Elegir entre LASIK o lentes intraoculares no depende únicamente de la graduación ni de la intención de dejar los lentes. La decisión se toma a partir de la salud de la córnea, la edad, el grosor corneal, la estabilidad visual y las necesidades cotidianas de cada paciente. Dos personas con miopía similar pueden requerir procedimientos distintos para obtener un resultado seguro.
Para quien maneja, trabaja frente a pantallas, practica deporte o simplemente busca mayor independencia de lentes y armazones, la cirugía refractiva puede representar una mejora importante en calidad de vida. Sin embargo, la mejor alternativa no es necesariamente la más conocida ni la de recuperación más rápida: es la que respeta la anatomía y la condición ocular del paciente.
LASIK o lentes intraoculares: una decisión médica
LASIK y los lentes intraoculares corrigen errores refractivos, como miopía, hipermetropía y astigmatismo, pero lo hacen de forma diferente. LASIK modifica la curvatura de la córnea con láser. Los lentes intraoculares se implantan dentro del ojo para modificar cómo se enfocan los rayos de luz sobre la retina.

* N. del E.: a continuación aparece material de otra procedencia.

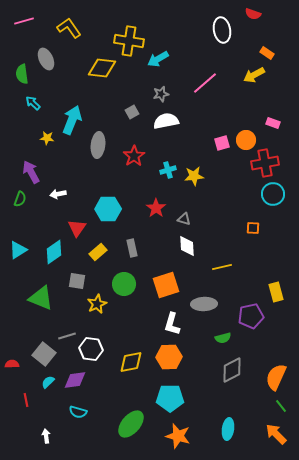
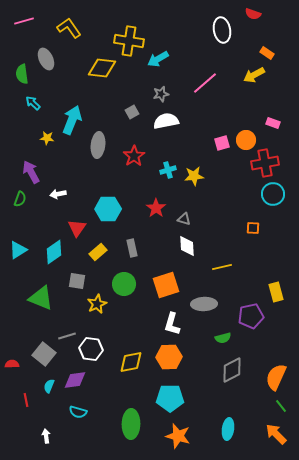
cyan semicircle at (48, 382): moved 1 px right, 4 px down; rotated 24 degrees counterclockwise
green ellipse at (131, 424): rotated 40 degrees counterclockwise
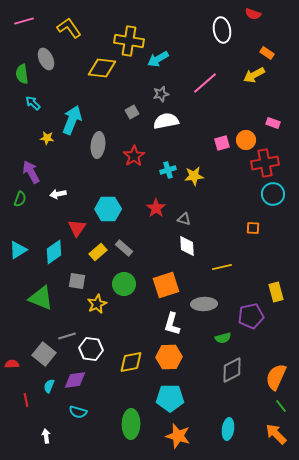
gray rectangle at (132, 248): moved 8 px left; rotated 36 degrees counterclockwise
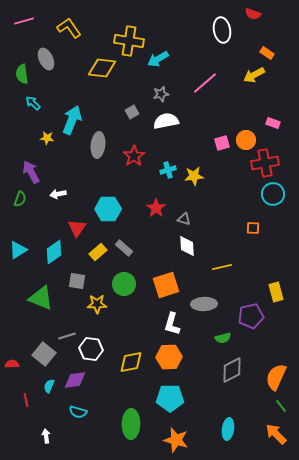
yellow star at (97, 304): rotated 24 degrees clockwise
orange star at (178, 436): moved 2 px left, 4 px down
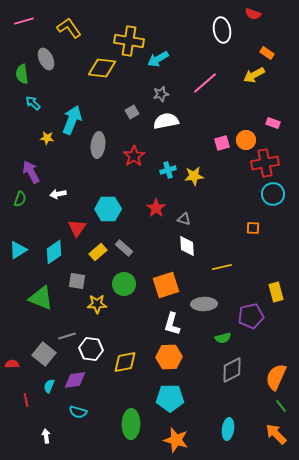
yellow diamond at (131, 362): moved 6 px left
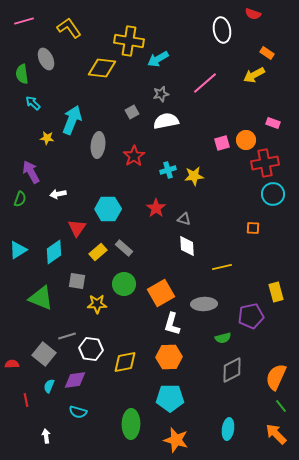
orange square at (166, 285): moved 5 px left, 8 px down; rotated 12 degrees counterclockwise
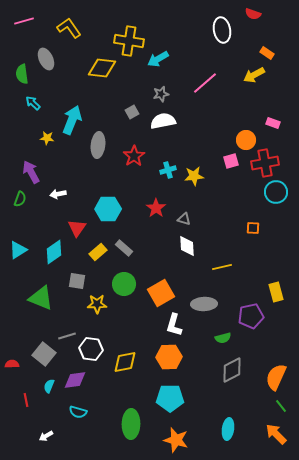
white semicircle at (166, 121): moved 3 px left
pink square at (222, 143): moved 9 px right, 18 px down
cyan circle at (273, 194): moved 3 px right, 2 px up
white L-shape at (172, 324): moved 2 px right, 1 px down
white arrow at (46, 436): rotated 112 degrees counterclockwise
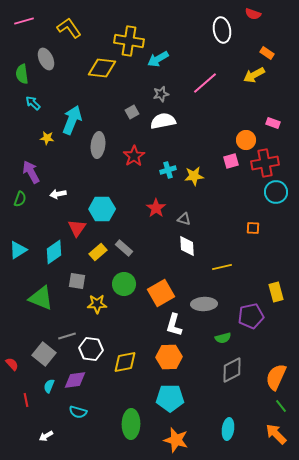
cyan hexagon at (108, 209): moved 6 px left
red semicircle at (12, 364): rotated 48 degrees clockwise
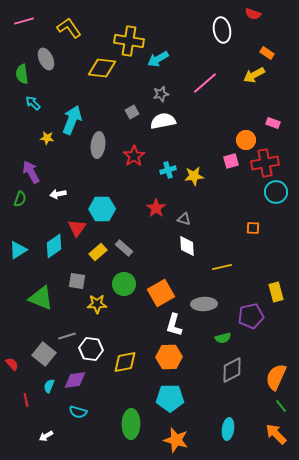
cyan diamond at (54, 252): moved 6 px up
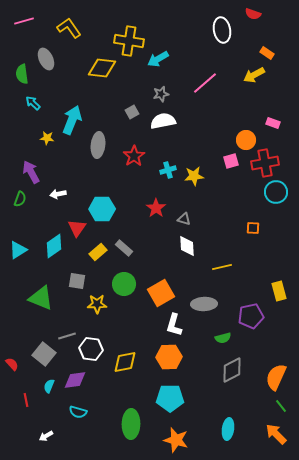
yellow rectangle at (276, 292): moved 3 px right, 1 px up
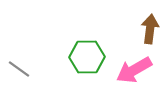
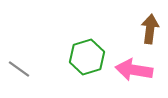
green hexagon: rotated 16 degrees counterclockwise
pink arrow: rotated 39 degrees clockwise
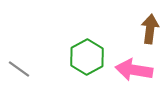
green hexagon: rotated 12 degrees counterclockwise
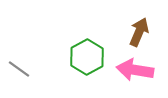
brown arrow: moved 11 px left, 3 px down; rotated 16 degrees clockwise
pink arrow: moved 1 px right
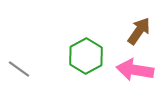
brown arrow: moved 1 px up; rotated 12 degrees clockwise
green hexagon: moved 1 px left, 1 px up
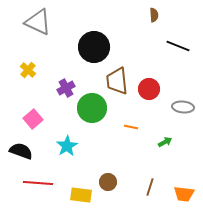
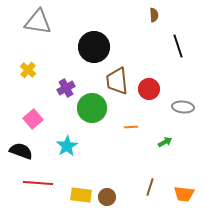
gray triangle: rotated 16 degrees counterclockwise
black line: rotated 50 degrees clockwise
orange line: rotated 16 degrees counterclockwise
brown circle: moved 1 px left, 15 px down
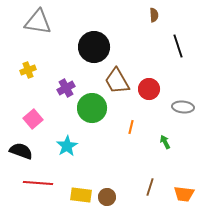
yellow cross: rotated 28 degrees clockwise
brown trapezoid: rotated 24 degrees counterclockwise
orange line: rotated 72 degrees counterclockwise
green arrow: rotated 88 degrees counterclockwise
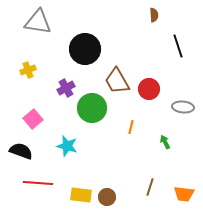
black circle: moved 9 px left, 2 px down
cyan star: rotated 25 degrees counterclockwise
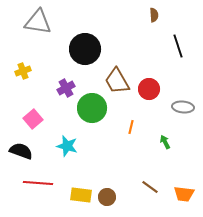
yellow cross: moved 5 px left, 1 px down
brown line: rotated 72 degrees counterclockwise
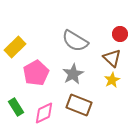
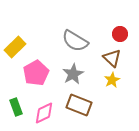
green rectangle: rotated 12 degrees clockwise
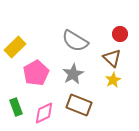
yellow star: moved 1 px right
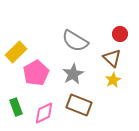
yellow rectangle: moved 1 px right, 5 px down
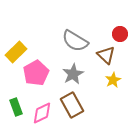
brown triangle: moved 6 px left, 3 px up
brown rectangle: moved 7 px left; rotated 40 degrees clockwise
pink diamond: moved 2 px left
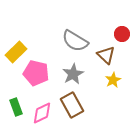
red circle: moved 2 px right
pink pentagon: rotated 30 degrees counterclockwise
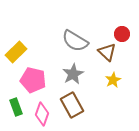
brown triangle: moved 1 px right, 3 px up
pink pentagon: moved 3 px left, 7 px down
pink diamond: moved 1 px down; rotated 45 degrees counterclockwise
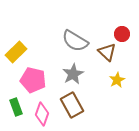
yellow star: moved 4 px right
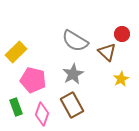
yellow star: moved 4 px right, 1 px up
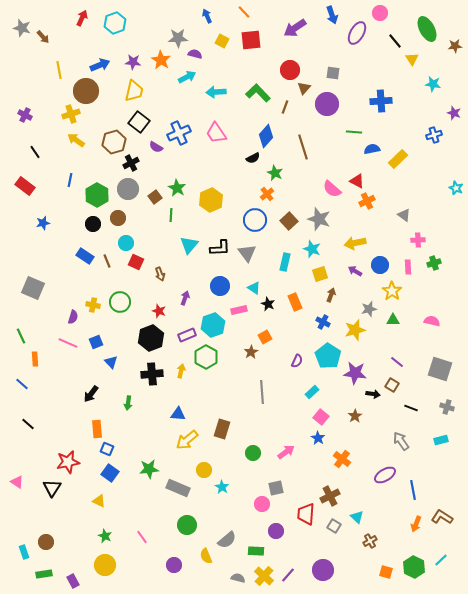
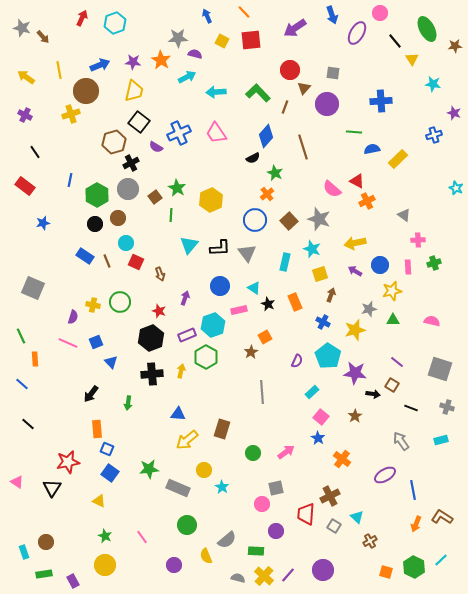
yellow arrow at (76, 140): moved 50 px left, 63 px up
black circle at (93, 224): moved 2 px right
yellow star at (392, 291): rotated 24 degrees clockwise
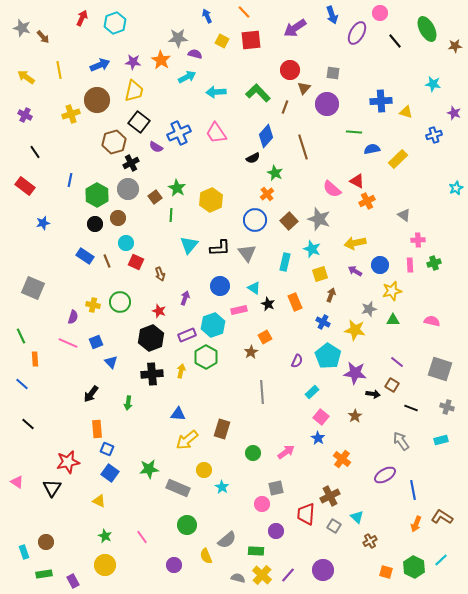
yellow triangle at (412, 59): moved 6 px left, 53 px down; rotated 40 degrees counterclockwise
brown circle at (86, 91): moved 11 px right, 9 px down
cyan star at (456, 188): rotated 24 degrees clockwise
pink rectangle at (408, 267): moved 2 px right, 2 px up
yellow star at (355, 330): rotated 25 degrees clockwise
yellow cross at (264, 576): moved 2 px left, 1 px up
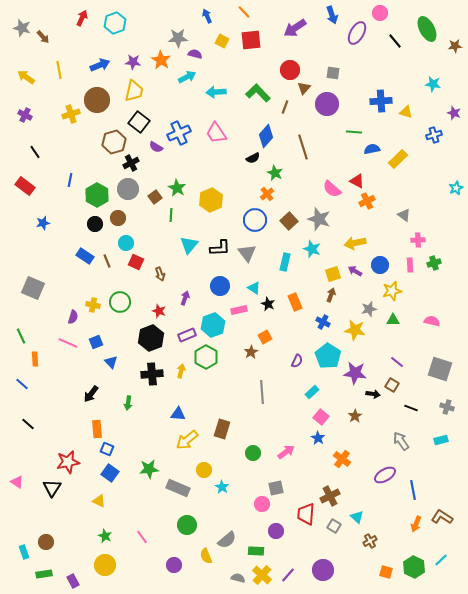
yellow square at (320, 274): moved 13 px right
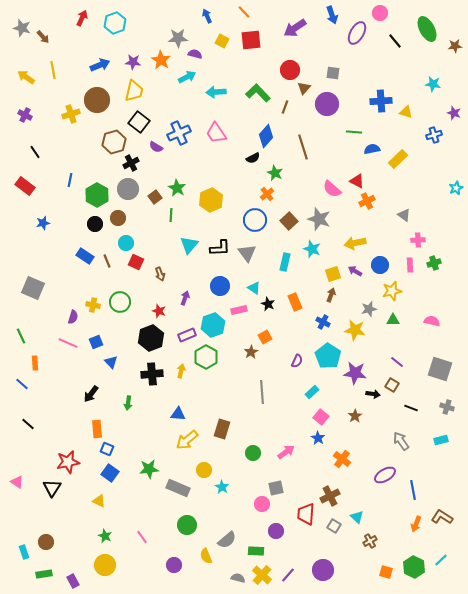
yellow line at (59, 70): moved 6 px left
orange rectangle at (35, 359): moved 4 px down
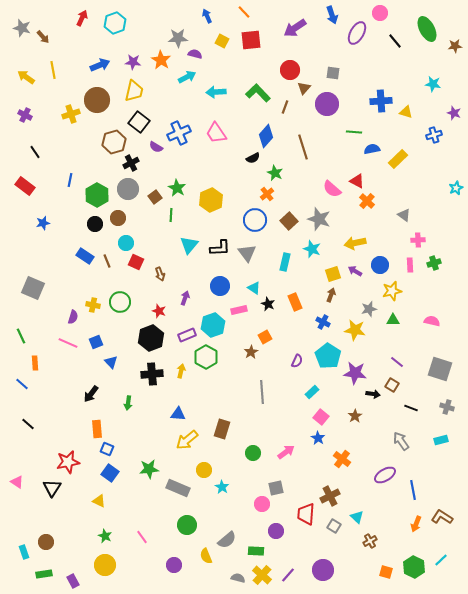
orange cross at (367, 201): rotated 21 degrees counterclockwise
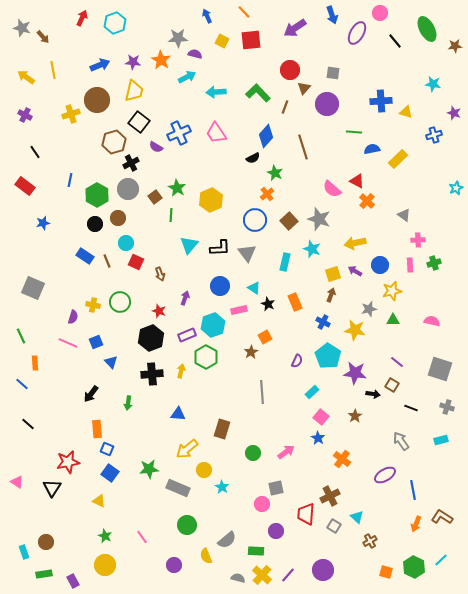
yellow arrow at (187, 440): moved 9 px down
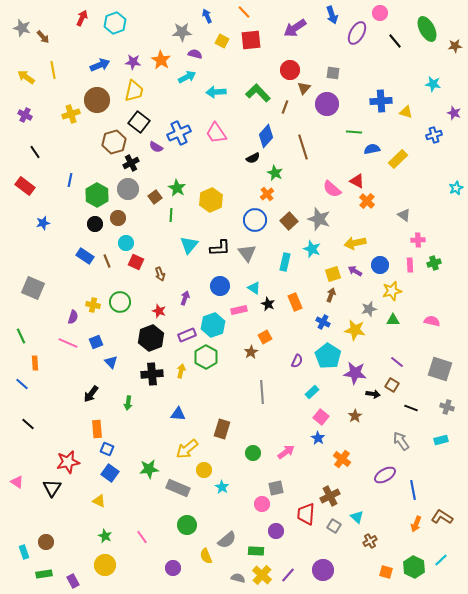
gray star at (178, 38): moved 4 px right, 6 px up
purple circle at (174, 565): moved 1 px left, 3 px down
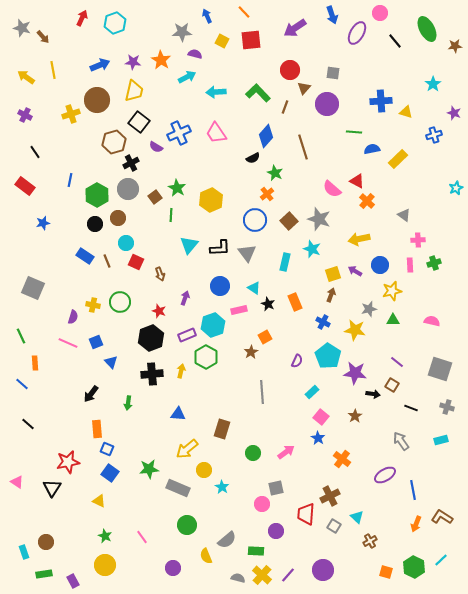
cyan star at (433, 84): rotated 28 degrees clockwise
yellow arrow at (355, 243): moved 4 px right, 4 px up
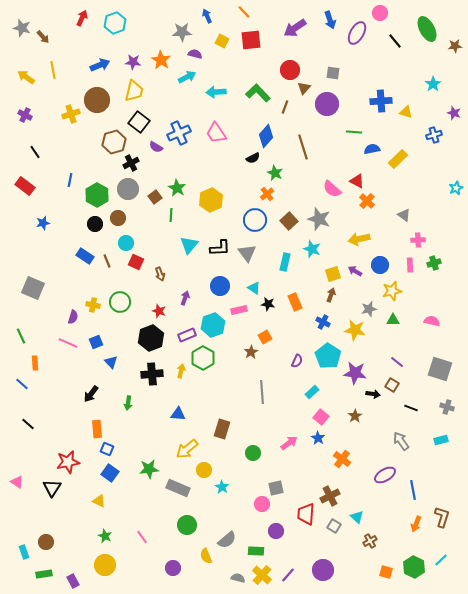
blue arrow at (332, 15): moved 2 px left, 5 px down
black star at (268, 304): rotated 16 degrees counterclockwise
green hexagon at (206, 357): moved 3 px left, 1 px down
pink arrow at (286, 452): moved 3 px right, 9 px up
brown L-shape at (442, 517): rotated 75 degrees clockwise
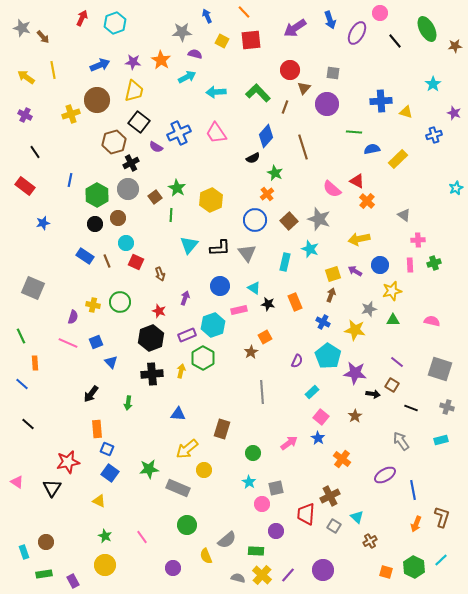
cyan star at (312, 249): moved 2 px left
cyan star at (222, 487): moved 27 px right, 5 px up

La diferencia es relevante porque la córnea es la primera superficie óptica del ojo. Si tiene un grosor insuficiente, irregularidades, cicatrices, queratocono o datos de debilidad estructural, realizar una cirugía con láser puede no ser conveniente. En esos casos, un lente intraocular podría ser una opción más apropiada, aunque también exige una valoración completa de la cámara anterior, el cristalino, la retina y la presión intraocular.
No hay una técnica superior para todos. Hay una técnica indicada para cada ojo.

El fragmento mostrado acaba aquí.